* _What you should do_:
Give back every record verbatim, but not the pictures.

-=-=-

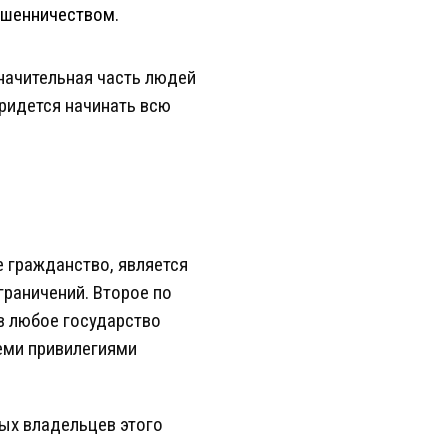
ошенничеством.
начительная часть людей
придется начинать всю
 гражданство, является
граничений. Второе по
в любое государство
еми привилегиями
ных владельцев этого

-=-=-

* _Solution for this problem_:
ошенничеством.
начительная часть людей
придется начинать всю
 гражданство, является
граничений. Второе по
в любое государство
еми привилегиями
ных владельцев этого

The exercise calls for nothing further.